There is a trend towards using very large deep neural networks (DNN) to improve the accuracy of complex machine learning tasks. However, the size of DNN model and its training speed are both limited by the use of a single GPU device. We are working on two systems, Tofu and DGL, that allow programmers train models across many GPU devices with the same ease as training on a single GPU.
Another challenge facing DNN deployment today is how to serve complex models in real time. Each generation of new GPU comes with increased hardware parallelism, which necessitates large batch sizes but results in high inference latency. We developed the BatchMaker inference system to enable low latency batched inference.
Minjie Wang, Chien-Chin Huang, Lingfan Yu, Jinyang Li
Many large-scale web applications today run across multiple data centers to improve fault tolerance and reduce network delays to users. These web applications need a geo-distributed storage backend to store and share data. Unfortunately, unlike storage systems operating within a single data center, a geo-distributed storage system faces the unpleasant tradeoff of consistency vs. performance because of large inter-data-center communication delay.

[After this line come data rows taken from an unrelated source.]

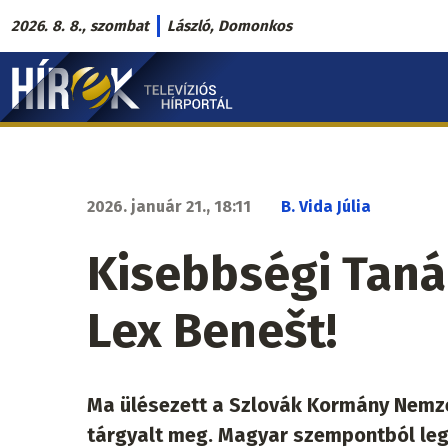
Ugrás
2026. 8. 8., szombat
László, Domonkos
a
Hírek.sk
tartalomra
fő
navigáció
2026. január 21., 18:11
B. Vida Júlia
Kisebbségi Tanác
Lex Benešt!
Ma ülésezett a Szlovák Kormány Nemze
tárgyalt meg. Magyar szempontból leg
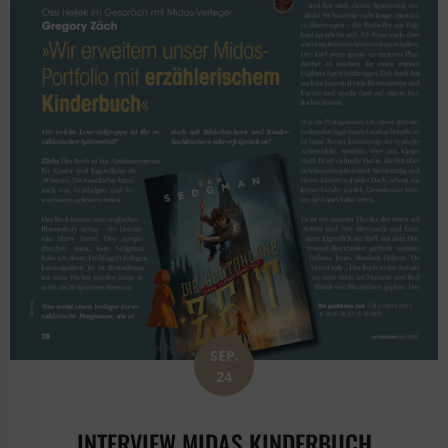
SEP.
24
INTERVIEW MIDAS KINDERBUCH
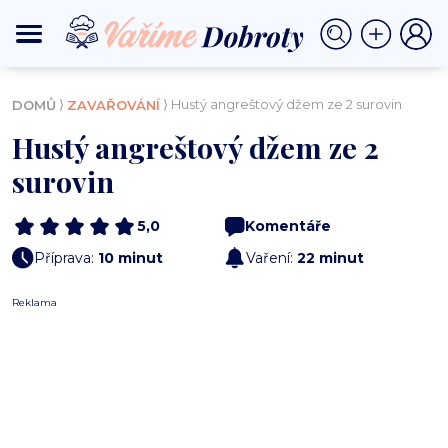
⟩
⟩ Hustý angreštový džem ze 2 surovin
DOMŮ
ZAVAŘOVÁNÍ
Hustý angreštový džem ze 2
surovin
5,0
Komentáře
Příprava:
10 minut
Vaření:
22 minut
Reklama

We study this fundmental consistency vs. performance tradeoff in terms of new consistency and programming models for geo-replicated storage.
Shuai Mu, Tiger Zhaoguo Wang, Jinyang Li
How can a machine specify a computation to another one and then, without executing the computation, check that the other machine carried it out correctly? This question is motivated by the cloud and other third-party computing models.
The Pepper project is tackling this question by reducing to practice powerful tools from complexity theory and cryptography: probabilistically checkable proofs (PCPs), efficient arguments, and related notions. Recently, this research area has seen a number of exciting results (ours and others); together, they suggest that in the future, PCP-related machinery could be a real tool for building actual systems.
Srinath Setty, Riad Wahby, Michael Walfish
Tomas Wies, Dennis Shasha, and graduate student Siddharth Krishna are developing a verifiable template framework for concurrent algorithms on search structures (data structures such as hash, B-tree, lists, binary search trees and hybrids of these that support key-value stores). Stratos Idreos, Michael Kester, and Dennis Shasha are using this template data structure to develop high performance adaptable data structures.
Dennis Shasha
Juliana Freire, Fernando Chirigati and Dennis work on systems to support computational reproducibility using provenance and operating system support.
Dennis Shasha works on applied projects such as a database and tools to support cross-linguistic analysis, algorithms for making magnetic resonance imagery faster, and a database to support research in millimeter wave wireless, and a tool for automatic database tuning.